● **Exercise requirements**
Please show every line from the entries that carries the word "analytics".

***** Task input

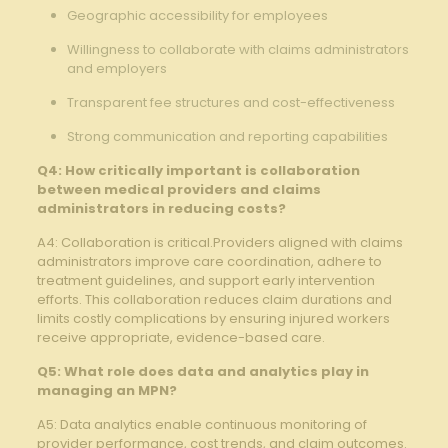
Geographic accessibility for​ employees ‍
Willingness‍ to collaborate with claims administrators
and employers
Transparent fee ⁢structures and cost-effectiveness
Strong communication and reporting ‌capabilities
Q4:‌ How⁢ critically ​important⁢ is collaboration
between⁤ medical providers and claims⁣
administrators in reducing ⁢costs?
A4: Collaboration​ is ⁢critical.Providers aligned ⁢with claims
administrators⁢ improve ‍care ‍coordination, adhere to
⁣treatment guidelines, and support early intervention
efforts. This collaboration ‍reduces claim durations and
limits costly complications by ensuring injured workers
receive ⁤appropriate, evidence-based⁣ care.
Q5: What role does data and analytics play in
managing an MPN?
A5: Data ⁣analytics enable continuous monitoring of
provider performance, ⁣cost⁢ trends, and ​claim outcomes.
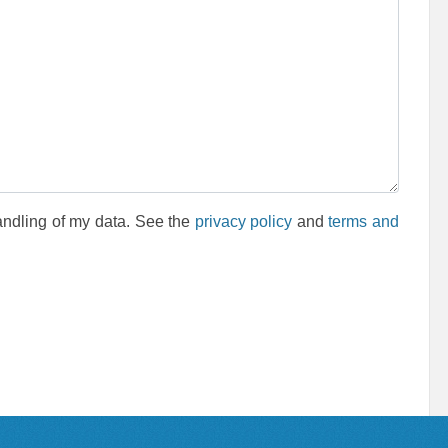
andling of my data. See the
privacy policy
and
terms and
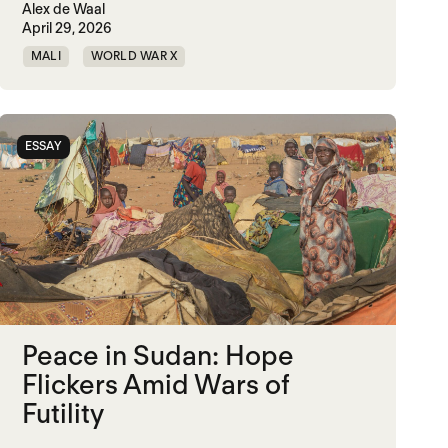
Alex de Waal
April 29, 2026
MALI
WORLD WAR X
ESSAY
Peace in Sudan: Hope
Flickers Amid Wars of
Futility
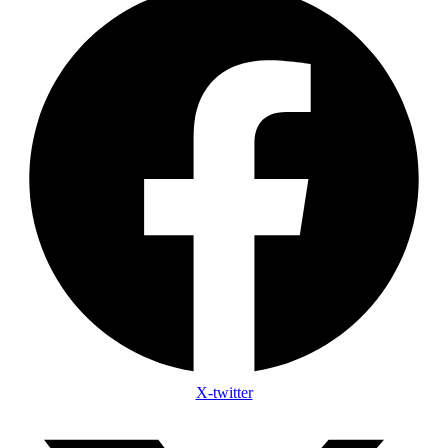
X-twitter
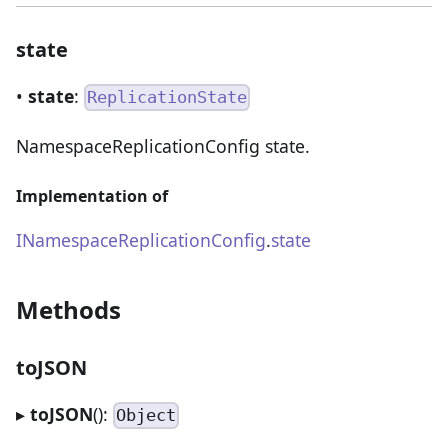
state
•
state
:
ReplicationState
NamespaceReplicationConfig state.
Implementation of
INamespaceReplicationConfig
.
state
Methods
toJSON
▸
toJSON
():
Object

**********

● **Answer to the exercise**
Q5: What role does data and analytics play in
A5: Data ⁣analytics enable continuous monitoring of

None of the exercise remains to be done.